— EXERCISE OBJECTIVE —
Only the number is wanted: how many lines of these entries contain the word "búsqueda"?

Entries taken from a collection:
== Segment start ==

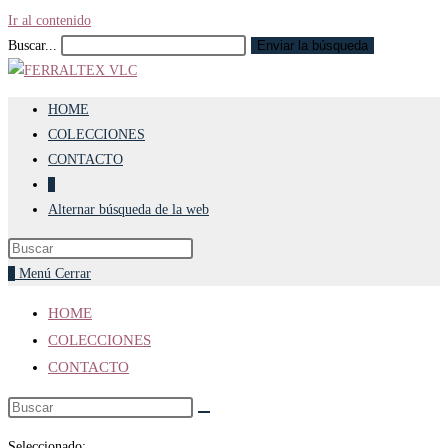
Ir al contenido
Buscar...
Enviar la búsqueda
HOME
COLECCIONES
CONTACTO
0
Alternar búsqueda de la web
0
Menú
Cerrar
HOME
COLECCIONES
CONTACTO
Seleccionado:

== Segment end ==

— TASK ANSWER —
2